With low-concentration medications, this trapped liquid is negligible. However, with a highly concentrated 20 mg/mL vial, that tiny micro-drop holds a measurable amount of active medication. To maximize precision and avoid wasting expensive peptides, exclusively purchase “low dead space” insulin syringes.
Reading the Lines Correctly
Insulin syringe plungers typically feature a black rubber stopper with two distinct rings and a slightly domed top. Do not read the measurement from the bottom ring or the dome.

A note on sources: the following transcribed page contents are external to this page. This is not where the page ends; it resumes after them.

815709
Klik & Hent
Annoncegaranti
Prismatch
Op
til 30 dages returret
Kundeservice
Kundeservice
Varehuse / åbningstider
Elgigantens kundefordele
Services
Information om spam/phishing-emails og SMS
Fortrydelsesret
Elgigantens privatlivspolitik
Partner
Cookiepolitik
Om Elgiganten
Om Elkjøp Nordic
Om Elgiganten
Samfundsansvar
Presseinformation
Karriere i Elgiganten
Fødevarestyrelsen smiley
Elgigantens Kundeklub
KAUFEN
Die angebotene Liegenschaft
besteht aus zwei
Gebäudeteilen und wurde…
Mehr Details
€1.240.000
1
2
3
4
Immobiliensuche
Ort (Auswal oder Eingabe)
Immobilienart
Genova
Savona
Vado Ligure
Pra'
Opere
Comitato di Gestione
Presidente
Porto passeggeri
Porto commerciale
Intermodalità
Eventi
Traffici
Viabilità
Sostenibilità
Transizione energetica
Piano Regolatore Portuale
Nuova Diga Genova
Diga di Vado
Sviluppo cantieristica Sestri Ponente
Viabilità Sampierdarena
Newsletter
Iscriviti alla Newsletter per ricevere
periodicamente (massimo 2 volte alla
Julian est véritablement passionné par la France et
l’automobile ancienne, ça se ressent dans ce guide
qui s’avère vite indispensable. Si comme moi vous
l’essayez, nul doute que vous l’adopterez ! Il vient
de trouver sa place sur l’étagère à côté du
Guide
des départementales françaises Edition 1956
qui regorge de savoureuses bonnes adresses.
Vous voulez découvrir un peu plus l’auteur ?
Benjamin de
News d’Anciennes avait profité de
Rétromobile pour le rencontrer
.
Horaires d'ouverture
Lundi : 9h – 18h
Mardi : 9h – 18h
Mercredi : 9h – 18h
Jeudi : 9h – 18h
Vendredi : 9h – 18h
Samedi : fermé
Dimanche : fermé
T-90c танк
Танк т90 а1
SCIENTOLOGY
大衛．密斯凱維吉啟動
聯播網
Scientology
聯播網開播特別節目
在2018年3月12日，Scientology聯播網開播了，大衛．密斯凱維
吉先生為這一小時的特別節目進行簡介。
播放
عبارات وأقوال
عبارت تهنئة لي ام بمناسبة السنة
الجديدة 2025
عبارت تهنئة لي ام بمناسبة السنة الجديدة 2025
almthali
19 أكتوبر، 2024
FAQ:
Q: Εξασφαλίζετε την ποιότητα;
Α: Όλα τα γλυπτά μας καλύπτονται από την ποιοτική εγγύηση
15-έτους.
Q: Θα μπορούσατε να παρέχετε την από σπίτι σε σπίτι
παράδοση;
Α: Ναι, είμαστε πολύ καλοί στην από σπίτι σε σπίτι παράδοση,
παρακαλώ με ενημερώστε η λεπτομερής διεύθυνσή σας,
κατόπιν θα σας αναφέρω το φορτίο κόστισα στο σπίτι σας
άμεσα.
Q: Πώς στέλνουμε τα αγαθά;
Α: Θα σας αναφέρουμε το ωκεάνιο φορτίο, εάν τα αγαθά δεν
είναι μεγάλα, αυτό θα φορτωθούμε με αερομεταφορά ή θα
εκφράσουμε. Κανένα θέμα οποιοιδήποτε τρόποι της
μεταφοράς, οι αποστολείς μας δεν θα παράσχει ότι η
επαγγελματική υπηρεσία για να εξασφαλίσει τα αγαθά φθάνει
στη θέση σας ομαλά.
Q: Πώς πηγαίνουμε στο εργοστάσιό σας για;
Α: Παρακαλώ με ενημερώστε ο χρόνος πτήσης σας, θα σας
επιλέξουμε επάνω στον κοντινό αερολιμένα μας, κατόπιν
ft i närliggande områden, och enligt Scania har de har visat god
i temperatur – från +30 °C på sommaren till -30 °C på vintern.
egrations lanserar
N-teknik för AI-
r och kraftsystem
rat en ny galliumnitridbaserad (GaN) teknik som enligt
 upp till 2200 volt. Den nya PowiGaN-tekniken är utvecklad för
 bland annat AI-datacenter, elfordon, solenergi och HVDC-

Always align the uppermost flat edge of the top ring the part physically touching the liquid with the measurement line on the plastic barrel. Hold the syringe exactly at eye level to prevent optical illusions from skewing your measurement.
FAQs
Q1. Does the math change if I buy a 0.5cc syringe instead of a 1.0cc syringe?

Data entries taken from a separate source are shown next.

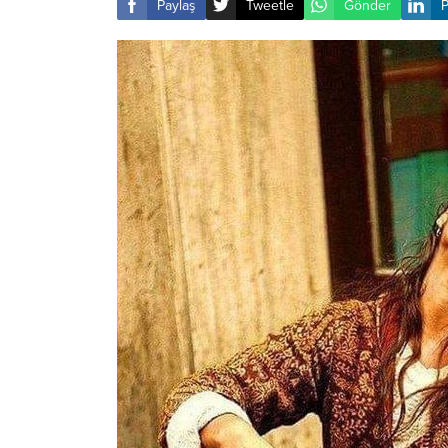
Paylaş
Tweetle
Gönder
P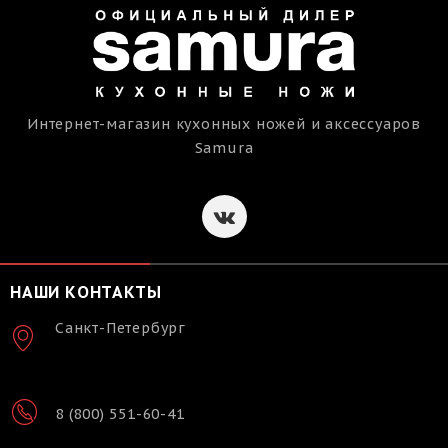
Интернет-магазин кухонных ножей и аксессуаров
Samura
НАШИ КОНТАКТЫ
Санкт-Петербург
8 (800) 551-60-41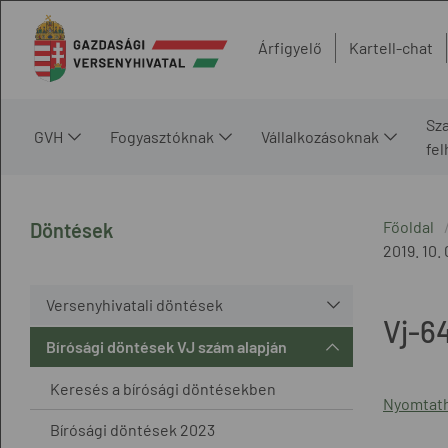
Árfigyelő
Kartell-chat
Sz
GVH
Fogyasztóknak
Vállalkozásoknak
fe
Főoldal
Döntések
2019. 10. 
Versenyhivatali döntések
Vj-6
Bírósági döntések VJ szám alapján
Keresés a bírósági döntésekben
Nyomtath
Bírósági döntések 2023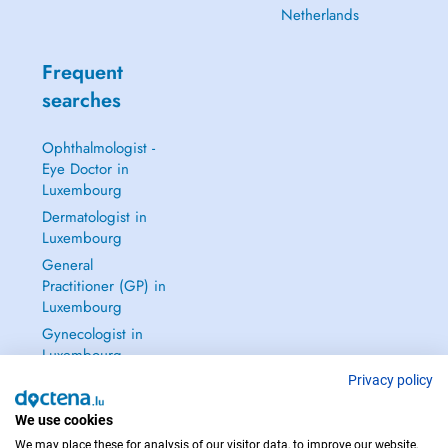
Netherlands
Frequent
searches
Ophthalmologist -
Eye Doctor in
Luxembourg
Dermatologist in
Luxembourg
General
Practitioner (GP) in
Luxembourg
Gynecologist in
Luxembourg
See all →
Privacy policy
We use cookies
We may place these for analysis of our visitor data, to improve our website,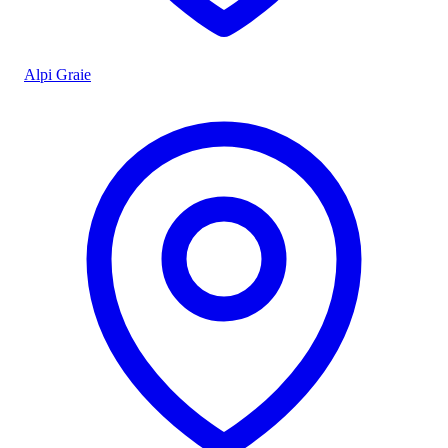
Alpi Graie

A: No. A 0.5cc (or 0.5 mL) syringe and a 1.0cc syringe both follow the exact same U-100 standard. The only difference is the total liquid capacity of the plastic barrel. Fifty units on a half-cc syringe holds the exact same volume of medication as fifty units on a full-cc syringe. You calculate your dose identically regardless of the overall barrel size.

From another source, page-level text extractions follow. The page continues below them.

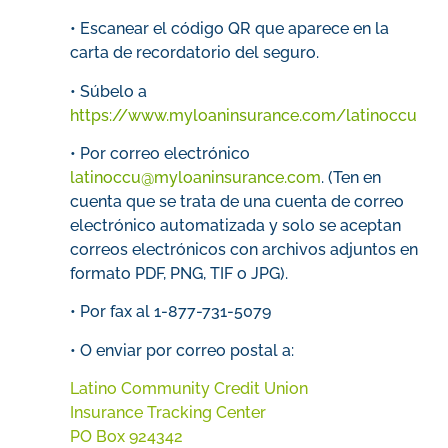
• Escanear el código QR que aparece en la
carta de recordatorio del seguro.
• Súbelo a
https://www.myloaninsurance.com/latinoccu
• Por correo electrónico
latinoccu@myloaninsurance.com
. (Ten en
cuenta que se trata de una cuenta de correo
electrónico automatizada y solo se aceptan
correos electrónicos con archivos adjuntos en
formato PDF, PNG, TIF o JPG).
• Por fax al 1-877-731-5079
• O enviar por correo postal a:
Latino Community Credit Union
Insurance Tracking Center
PO Box 924342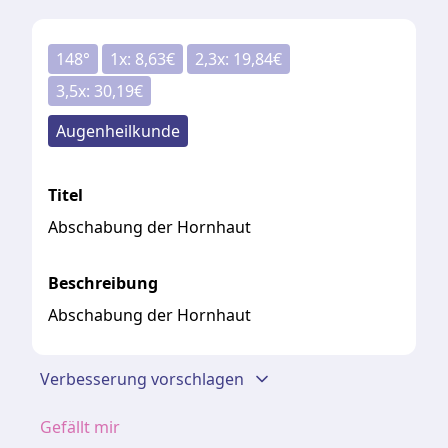
148
°
1
x:
8,63
€
2,3
x:
19,84
€
3,5
x:
30,19
€
Augenheilkunde
Titel
Abschabung der Hornhaut
Beschreibung
Abschabung der Hornhaut
Verbesserung vorschlagen
Gefällt mir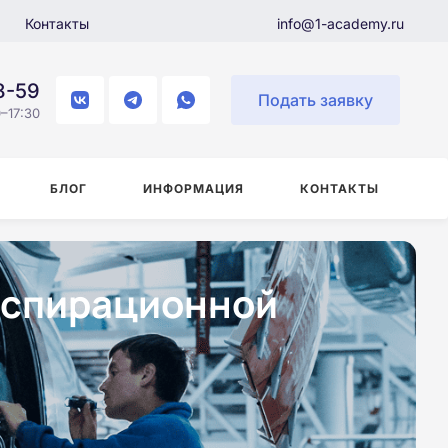
Контакты
info@1-academy.ru
8-59
Подать заявку
–17:30
БЛОГ
ИНФОРМАЦИЯ
КОНТАКТЫ
аспирационной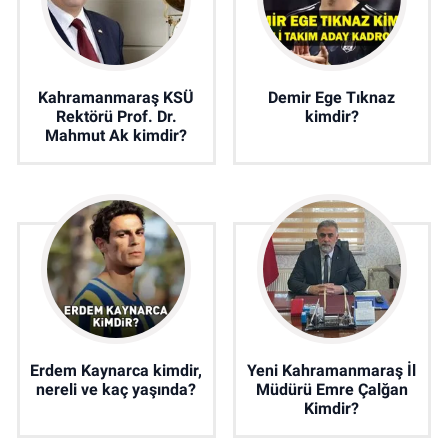
Kahramanmaraş KSÜ
Demir Ege Tıknaz
Rektörü Prof. Dr.
kimdir?
Mahmut Ak kimdir?
Erdem Kaynarca kimdir,
Yeni Kahramanmaraş İl
nereli ve kaç yaşında?
Müdürü Emre Çalğan
Kimdir?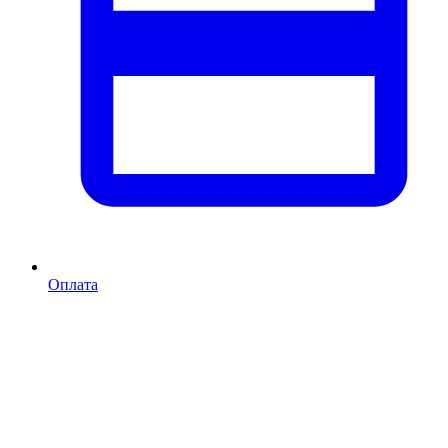
Оплата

Q2. Can I use an IU (International Unit) calculator for my Semaglutide?
A: Absolutely not. International Units (IU) measure biological effect, not physical weight. One IU of Vitamin D has a completely different physical mass than one IU of HCG or insulin. Peptides and GLP-1 agonists require dosing by physical mass (milligrams). If you plug a milligram target into an IU calculator, your resulting liquid measurement will be entirely incorrect.
Q3. What happens if I accidentally use a U-40 syringe instead of a U-100?
You will inject two and a half times your intended dose. U-40 syringes space their unit markings much further apart because they are designed for heavily diluted veterinary insulin. If your math dictates a 20-unit pull on a standard U-100 syringe, pulling to that exact same 20-unit line on a U-40 syringe injects significantly more liquid. Always check your box to verify you hold U-100 syringes before drawing any medication.